In [1]:
import sys
sys.path.append('../..')
sys.path.append('../data')
sys.path.append('../../helper_code')

from sklearn.linear_model import Ridge
from sklearn.kernel_ridge import KernelRidge
from sklearn.model_selection import cross_val_score, KFold, GridSearchCV, train_test_split
from sklearn.metrics import mean_squared_error
import xgboost as xgb
import warnings
import numpy as np
import pandas as pd
from IPython.display import display
import copy

from helper_code.custom_kernel import *

In [2]:
input_dataset = ['c', 'c_lexi', 'c_lexi_nd', 'CE', 'CE_lexi', 'CE_lexi_nd', 
            'CSE', 'CSE_lexi', 'CSE_lexi_nd']
dataset_dict = {}

for data in input_dataset:
    dataset_dict[data] = pd.read_csv(f'../data/coronene_training_data/{data}.csv')

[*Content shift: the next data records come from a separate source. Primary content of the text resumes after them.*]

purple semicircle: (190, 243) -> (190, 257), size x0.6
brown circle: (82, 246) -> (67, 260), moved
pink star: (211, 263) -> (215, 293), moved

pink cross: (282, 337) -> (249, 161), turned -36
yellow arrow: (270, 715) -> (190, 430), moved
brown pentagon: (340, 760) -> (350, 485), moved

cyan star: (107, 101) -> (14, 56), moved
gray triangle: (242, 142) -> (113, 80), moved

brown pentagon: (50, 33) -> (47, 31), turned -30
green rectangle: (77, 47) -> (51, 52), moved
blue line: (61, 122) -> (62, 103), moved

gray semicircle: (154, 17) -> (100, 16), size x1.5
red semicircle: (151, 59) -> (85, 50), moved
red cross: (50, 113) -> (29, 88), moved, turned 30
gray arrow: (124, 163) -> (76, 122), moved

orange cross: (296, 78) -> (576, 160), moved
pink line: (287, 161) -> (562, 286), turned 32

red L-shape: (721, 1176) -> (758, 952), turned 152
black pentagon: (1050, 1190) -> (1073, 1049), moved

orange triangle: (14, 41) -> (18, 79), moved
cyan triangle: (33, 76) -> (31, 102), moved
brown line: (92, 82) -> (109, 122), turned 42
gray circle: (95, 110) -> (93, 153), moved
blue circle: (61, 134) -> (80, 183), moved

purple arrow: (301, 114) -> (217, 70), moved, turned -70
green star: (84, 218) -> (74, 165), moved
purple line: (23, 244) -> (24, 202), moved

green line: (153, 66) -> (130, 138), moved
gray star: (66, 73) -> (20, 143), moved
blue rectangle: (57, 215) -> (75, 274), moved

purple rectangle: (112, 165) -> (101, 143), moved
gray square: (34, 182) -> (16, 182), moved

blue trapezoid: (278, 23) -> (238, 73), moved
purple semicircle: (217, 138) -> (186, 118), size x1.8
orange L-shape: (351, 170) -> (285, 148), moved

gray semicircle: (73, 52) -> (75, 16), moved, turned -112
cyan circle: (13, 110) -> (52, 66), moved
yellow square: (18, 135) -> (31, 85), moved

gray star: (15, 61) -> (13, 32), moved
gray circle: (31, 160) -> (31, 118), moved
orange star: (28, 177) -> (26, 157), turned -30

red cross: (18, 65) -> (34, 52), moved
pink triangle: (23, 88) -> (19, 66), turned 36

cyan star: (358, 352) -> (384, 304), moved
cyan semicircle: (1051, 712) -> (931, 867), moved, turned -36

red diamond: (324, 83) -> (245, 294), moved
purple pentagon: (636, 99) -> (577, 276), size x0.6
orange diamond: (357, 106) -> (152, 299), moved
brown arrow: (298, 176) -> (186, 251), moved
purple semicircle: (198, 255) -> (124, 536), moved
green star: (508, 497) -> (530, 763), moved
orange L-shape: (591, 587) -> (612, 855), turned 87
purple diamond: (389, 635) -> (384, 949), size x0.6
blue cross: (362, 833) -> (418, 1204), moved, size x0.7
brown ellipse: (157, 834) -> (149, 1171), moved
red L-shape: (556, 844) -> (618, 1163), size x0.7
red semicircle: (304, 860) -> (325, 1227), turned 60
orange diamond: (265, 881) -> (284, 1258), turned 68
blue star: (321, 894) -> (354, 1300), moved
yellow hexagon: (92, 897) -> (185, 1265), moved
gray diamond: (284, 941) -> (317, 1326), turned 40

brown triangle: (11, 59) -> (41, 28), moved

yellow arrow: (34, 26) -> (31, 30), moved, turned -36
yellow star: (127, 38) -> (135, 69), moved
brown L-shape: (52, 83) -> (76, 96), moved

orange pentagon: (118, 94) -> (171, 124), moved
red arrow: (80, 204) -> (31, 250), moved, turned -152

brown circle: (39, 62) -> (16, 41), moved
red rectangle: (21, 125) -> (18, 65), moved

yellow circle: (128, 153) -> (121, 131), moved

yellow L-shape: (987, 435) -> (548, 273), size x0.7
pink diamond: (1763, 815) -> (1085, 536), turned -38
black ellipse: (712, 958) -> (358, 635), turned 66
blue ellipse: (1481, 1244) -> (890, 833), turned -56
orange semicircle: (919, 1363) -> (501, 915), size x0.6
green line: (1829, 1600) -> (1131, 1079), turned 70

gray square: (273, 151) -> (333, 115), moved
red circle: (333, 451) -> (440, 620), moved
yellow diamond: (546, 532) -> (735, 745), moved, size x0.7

delta_total_energy = pd.read_csv(f'../data/coronene_training_data/delta_total_energy.csv')
delta_delta_total_energy = pd.read_csv(f'../data/coronene_training_data/delta_delta_total_energy.csv')

## CSE with Gaussian Kernel ##

In [3]:
X_train = dataset_dict['CSE'].to_numpy()
y_train = delta_total_energy

params = {'alpha': 4.6e-11, 'gamma': 2.8e-08, 'kernel': 'rbf'}
model = KernelRidge(**params)

kfold = KFold(n_splits=2, shuffle=True, random_state=42)
neg_mse_scores = cross_val_score(model, X_train, y_train, scoring='neg_mean_squared_error', cv=kfold)
rmse_scores = np.sqrt(-neg_mse_scores)
mean_rmse_score = rmse_scores.mean()

for fold, score in enumerate(rmse_scores):
    print(f"fold {fold}: rmse = {score}")

print(f"Average rmse: {mean_rmse_score}")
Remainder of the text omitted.